- 30 juni 2014
- Alfons
- 11 reacties
Ik klop aan. Ik hoor hem roepen – jah! Kom eraan. Hij doet er langer over dan hij deed. Hij opent de deur van zijn verblijf. Moi! Moi! We begroeten elkaar zoals we al jaren doen. We zijn mannen. Hij is één van mijn voorbeelden. Ik stap zijn nette kamer binnen. De huishouding is nog net zo op orde als oma het huishouden hield. Hij heeft twee pleisters op zijn linkerarm en paarsachtige blauwe plekken op zijn rechterarm. Ik maak me zorgen over zijn welzijn.
Mijn moeder houdt me op de hoogte over alle familiezaken. Via de app ontvang ik regelmatig updates. De laatste tijd gaan ze vaker over mijn opa. Mijn opa. Een doener met zijn hart op de juiste plek. Alleen tegenwoordig werkt het niet zo goed meer. Hij heeft niet het eeuwige leven. Het is een gegeven welke ik ondenkbaar achtte. Fier en trots sprak ik altijd over mijn opa. Opschepperig zelfs – Ja hoor, hij fietst nog, doet klusjes, is de kwiekste van het verzorgingstehuis. Het lijkt er stapje voor stapje op dat ook zijn tijd gaat komen. Een onwerkelijk harde waarheid. Ik durf hier ook niet zo goed over te schrijven, maar toch kan ik niet anders. Angstig typ ik de woorden, bang voor die brok in mijn keel die op de loer ligt.
Terwijl we in zijn kamer zitten, wil ik mijn opa zeggen dat ik van hem houd. Heel veel. Dat ik trots op hem ben. Dat ik zijn kleinzoon ben. Dat ik hem vaker zou moeten bezoeken om een schuldgevoel in te lossen. Dat ik enigszins verdrietig wordt van het feit dat ik niet meer voor een dichte deur kom te staan als ik hem bezoek, omdat hij weer eens op fietse weg was, of toen dat niet meer veilig leek, op scootmobiel. Maar ik zeg hem niets van dit alles. We zitten naast elkaar. Hij vertelt. Over van alles. Het verleden. Over levenslessen. Ik luister, stel vragen. We zijn het met elkaar eens over wat belangrijk is in’t leven. Ik vertel, hij luistert en vraagt. Hoe is het met de moestuin? Heb je Jeannet nog geholpen? Hij heeft een best geheugen.
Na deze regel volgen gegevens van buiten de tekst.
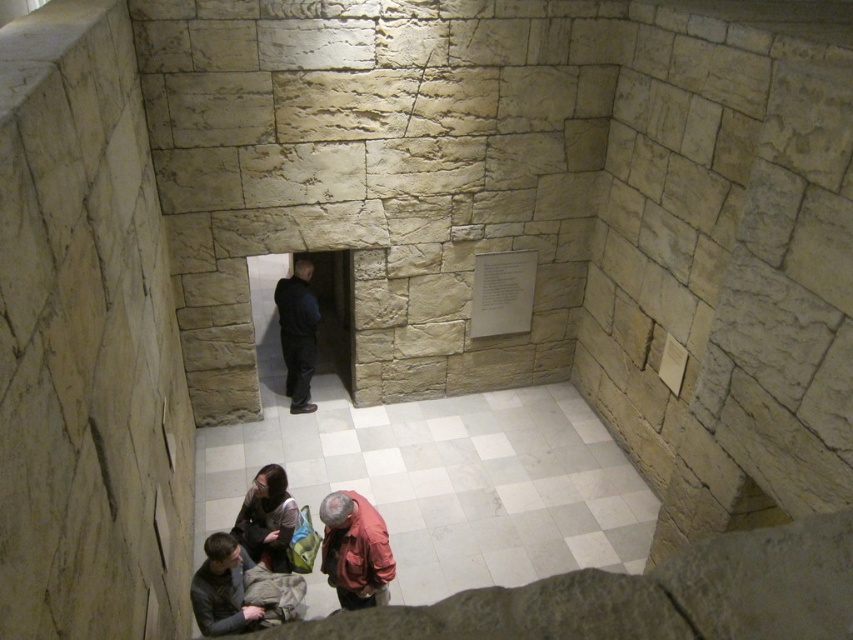 This screenshot has width=853, height=640. What do you see at coordinates (354, 548) in the screenshot?
I see `red leather jacket at lower center` at bounding box center [354, 548].

Between red leather jacket at lower center and dark blue fabric jacket at center, which one appears on the right side from the viewer's perspective?

Positioned to the right is red leather jacket at lower center.

Which is behind, point (355, 536) or point (279, 337)?

The point (279, 337) is behind.

Identify the location of red leather jacket at lower center. Image resolution: width=853 pixels, height=640 pixels. pyautogui.click(x=354, y=548).

In the scene shown: Who is higher up, dark gray sweater at lower left or dark blue fabric jacket at center?

dark blue fabric jacket at center is higher up.

Is dark gray sweater at lower left closer to the viewer compared to dark blue fabric jacket at center?

That is True.

Which is behind, point (245, 624) or point (306, 364)?

Positioned behind is point (306, 364).

Identify the location of dark gray sweater at lower left. This screenshot has width=853, height=640. (222, 588).

Does red leather jacket at lower center appear over dark gray sweater at lower left?

Yes.

Which of these two, red leather jacket at lower center or dark gray sweater at lower left, stands shorter?

dark gray sweater at lower left is shorter.

Which is behind, point (363, 529) or point (230, 611)?

The point (363, 529) is more distant.

You are a GUI agent. You are given a task and a screenshot of the screen. Output one action in this format:
    pyautogui.click(x=<x>, y=<y>)
    Task: Click on the red leather jacket at lower center
    
    Given the screenshot: What is the action you would take?
    pyautogui.click(x=354, y=548)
En terwijl ik naast hem zit, denk ik angstig dat dit één van onze laatste gesprekken zou kunnen zijn. Waardoor ik meer mijn best doe om te onthouden wat hij allemaal zegt. Om het mij te herinneren. Maar ik ken mezelf, mijn geheugen werkt niet mee. Mijn geheugen lijkt vooral mijn gevoel op te slaan. Dat ik me realiseer dat ik mijn gevoel niet tegenover hem hoef uit te spreken. Dat hij weet dat ik van hem houd, door mijn daden. Dat ik er voor hem ben, zonder dat hij er om hoeft te vragen. Ik hoef op mijn beurt niet bang te zijn dat ik niet alles aan hem gevraagd heb – wat vindt u nou eigenlijk van mij opa? Wat vond u het mooiste in uw leven? Wat vindt u het belangrijkste in het leven? Want ik weet alle antwoorden al. Mijn opa heeft het mij voor gedaan. Daarom zijn we het zo met elkaar eens. Ik weet al wat belangrijk is in’t leven, omdat hij mij dat heeft bijgebracht. Soms zelf, vaker door het mijn moeder te leren.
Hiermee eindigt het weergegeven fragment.